Atherosclerosis is considered the most common cause of CAE, accounting for up to 50% of adult cases.[2] Although the precise pathogenesis of CAE formation remains unclear, it is thought to result from exaggerated positive vascular remodeling in response to atherosclerotic plaque growth.[4] In patients with CAE, concomitant atherosclerotic disease can lead to ACS through local thrombosis. Thrombotic occlusion often occurs in the most dilated segments, where stagnant flow and abrupt changes in flow dynamics are common.[5,6] This stagnant flow, which is closely associated with severity of ectasia, can also cause local dye deposition in the dilated segments, potentially mimicking perforation or dissection.[1,7]
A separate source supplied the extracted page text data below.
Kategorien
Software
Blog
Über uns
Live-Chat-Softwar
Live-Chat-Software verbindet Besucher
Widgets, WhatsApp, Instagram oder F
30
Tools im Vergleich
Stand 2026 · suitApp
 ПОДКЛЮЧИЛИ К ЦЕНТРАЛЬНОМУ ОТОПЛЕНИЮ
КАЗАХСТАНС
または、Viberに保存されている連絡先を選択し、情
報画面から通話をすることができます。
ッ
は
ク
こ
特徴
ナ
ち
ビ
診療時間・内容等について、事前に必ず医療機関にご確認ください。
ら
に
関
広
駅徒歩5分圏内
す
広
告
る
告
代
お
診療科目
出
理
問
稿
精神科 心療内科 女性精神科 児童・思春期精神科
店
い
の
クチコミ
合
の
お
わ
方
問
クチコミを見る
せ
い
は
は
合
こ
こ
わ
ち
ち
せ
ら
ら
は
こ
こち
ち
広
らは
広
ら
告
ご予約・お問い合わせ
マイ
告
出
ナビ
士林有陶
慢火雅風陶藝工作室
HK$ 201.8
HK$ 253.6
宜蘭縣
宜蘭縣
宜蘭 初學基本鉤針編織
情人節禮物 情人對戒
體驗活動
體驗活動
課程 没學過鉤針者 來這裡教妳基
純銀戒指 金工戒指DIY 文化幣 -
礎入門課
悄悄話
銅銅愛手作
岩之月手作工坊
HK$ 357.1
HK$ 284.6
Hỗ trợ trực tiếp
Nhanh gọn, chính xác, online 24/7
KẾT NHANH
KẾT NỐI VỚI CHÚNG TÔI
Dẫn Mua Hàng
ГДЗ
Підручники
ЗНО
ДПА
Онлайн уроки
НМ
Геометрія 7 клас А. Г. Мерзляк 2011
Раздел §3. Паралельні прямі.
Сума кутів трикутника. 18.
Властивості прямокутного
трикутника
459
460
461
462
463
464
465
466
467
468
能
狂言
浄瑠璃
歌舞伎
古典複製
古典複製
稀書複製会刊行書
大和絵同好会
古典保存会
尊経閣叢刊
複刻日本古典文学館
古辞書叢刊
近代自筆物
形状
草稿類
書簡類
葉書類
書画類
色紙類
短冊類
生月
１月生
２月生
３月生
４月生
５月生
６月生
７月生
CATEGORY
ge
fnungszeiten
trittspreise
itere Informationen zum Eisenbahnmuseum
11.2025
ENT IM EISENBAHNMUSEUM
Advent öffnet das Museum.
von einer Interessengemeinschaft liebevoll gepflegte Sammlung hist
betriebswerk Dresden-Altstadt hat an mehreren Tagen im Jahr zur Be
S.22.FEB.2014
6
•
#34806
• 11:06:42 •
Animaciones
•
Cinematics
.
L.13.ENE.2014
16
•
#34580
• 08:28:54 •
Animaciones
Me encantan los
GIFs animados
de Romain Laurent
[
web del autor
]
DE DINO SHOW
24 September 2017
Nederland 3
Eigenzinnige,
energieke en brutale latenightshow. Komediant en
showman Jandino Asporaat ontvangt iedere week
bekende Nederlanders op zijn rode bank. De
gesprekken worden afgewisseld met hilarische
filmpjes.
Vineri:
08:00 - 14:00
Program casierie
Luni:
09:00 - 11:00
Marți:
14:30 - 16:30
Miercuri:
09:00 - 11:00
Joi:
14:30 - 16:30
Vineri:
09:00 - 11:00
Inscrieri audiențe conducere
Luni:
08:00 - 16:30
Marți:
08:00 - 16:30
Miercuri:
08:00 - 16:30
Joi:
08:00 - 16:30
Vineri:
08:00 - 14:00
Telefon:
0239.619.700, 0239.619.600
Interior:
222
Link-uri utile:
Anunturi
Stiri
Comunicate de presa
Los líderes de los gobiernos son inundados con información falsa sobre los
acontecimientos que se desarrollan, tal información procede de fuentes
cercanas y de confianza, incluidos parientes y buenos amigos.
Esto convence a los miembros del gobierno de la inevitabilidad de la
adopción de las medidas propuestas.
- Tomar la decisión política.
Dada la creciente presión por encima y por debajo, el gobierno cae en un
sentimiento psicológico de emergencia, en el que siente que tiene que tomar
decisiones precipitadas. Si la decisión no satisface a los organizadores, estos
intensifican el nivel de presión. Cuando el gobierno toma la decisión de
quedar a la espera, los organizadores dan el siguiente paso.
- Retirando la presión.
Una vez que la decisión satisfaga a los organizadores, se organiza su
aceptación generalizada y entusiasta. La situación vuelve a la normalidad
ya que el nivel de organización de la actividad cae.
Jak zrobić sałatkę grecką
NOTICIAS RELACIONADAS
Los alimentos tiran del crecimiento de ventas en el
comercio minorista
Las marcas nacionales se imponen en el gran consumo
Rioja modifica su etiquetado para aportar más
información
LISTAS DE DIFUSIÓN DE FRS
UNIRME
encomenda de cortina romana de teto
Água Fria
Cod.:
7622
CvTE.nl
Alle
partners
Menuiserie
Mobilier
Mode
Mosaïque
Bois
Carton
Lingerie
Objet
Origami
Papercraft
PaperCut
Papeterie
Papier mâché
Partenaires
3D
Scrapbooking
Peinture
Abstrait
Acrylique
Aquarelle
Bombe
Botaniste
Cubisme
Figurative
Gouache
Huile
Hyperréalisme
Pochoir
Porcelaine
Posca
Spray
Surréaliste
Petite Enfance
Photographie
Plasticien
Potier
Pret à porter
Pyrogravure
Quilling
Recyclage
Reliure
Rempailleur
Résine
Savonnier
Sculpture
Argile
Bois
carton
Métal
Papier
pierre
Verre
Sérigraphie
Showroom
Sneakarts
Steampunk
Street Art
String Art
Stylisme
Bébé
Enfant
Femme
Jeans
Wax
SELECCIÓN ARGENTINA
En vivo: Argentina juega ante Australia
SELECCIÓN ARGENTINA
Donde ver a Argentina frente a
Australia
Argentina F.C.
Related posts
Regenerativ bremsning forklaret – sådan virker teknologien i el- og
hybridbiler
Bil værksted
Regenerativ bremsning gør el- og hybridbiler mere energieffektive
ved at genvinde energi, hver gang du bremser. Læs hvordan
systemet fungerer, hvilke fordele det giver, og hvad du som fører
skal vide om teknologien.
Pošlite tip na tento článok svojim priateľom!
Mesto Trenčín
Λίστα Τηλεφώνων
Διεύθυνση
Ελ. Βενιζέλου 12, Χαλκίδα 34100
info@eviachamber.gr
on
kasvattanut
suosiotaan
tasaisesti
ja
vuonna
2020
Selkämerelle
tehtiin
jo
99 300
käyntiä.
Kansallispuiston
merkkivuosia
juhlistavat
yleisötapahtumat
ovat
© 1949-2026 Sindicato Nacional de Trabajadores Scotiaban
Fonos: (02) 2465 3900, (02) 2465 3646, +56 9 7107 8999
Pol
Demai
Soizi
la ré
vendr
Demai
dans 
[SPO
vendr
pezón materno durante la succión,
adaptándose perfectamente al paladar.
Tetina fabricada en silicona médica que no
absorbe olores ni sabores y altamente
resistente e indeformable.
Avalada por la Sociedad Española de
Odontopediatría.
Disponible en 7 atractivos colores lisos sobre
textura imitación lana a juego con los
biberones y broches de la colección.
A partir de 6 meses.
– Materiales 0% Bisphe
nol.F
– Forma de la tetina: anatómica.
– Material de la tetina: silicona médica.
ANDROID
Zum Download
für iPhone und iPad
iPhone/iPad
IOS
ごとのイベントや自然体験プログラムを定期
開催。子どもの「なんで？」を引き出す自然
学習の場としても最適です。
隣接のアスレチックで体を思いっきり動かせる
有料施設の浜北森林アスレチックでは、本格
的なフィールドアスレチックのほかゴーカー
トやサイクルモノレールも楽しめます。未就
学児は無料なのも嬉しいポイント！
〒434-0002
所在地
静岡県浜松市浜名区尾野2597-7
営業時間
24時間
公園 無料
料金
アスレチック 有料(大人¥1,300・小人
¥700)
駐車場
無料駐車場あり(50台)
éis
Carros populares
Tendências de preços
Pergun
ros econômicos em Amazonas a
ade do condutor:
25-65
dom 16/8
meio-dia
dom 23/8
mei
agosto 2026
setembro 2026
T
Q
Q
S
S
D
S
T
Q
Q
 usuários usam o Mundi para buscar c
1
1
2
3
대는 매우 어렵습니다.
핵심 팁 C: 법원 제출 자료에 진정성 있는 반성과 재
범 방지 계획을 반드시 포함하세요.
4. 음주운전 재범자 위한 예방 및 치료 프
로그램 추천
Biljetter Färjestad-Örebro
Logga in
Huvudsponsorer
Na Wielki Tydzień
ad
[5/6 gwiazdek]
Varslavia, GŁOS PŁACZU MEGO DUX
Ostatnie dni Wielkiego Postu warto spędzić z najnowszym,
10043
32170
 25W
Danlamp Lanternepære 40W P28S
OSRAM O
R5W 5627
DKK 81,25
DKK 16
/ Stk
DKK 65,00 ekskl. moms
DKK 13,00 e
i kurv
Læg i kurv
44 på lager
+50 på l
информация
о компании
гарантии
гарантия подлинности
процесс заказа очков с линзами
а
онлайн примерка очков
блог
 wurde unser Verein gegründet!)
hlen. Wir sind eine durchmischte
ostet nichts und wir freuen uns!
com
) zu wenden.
Clinicians face considerable challenges when managing CAE due to its diverse clinical presentations, and limited large-scale data on treatment strategies.[8] Various approaches, including medical treatment, surgical intervention, or percutaneous intervention, can be considered, requiring an individualized strategy. As in our case, if the vessel morphology is closer to diffuse ectasia rather than a focal aneurysm, PCI may be a valuable treatment option in the setting of ACS. In addition to bizarre forms of dye deposition, which could be mistaken for perforation, certain technical challenges can arise during PCI.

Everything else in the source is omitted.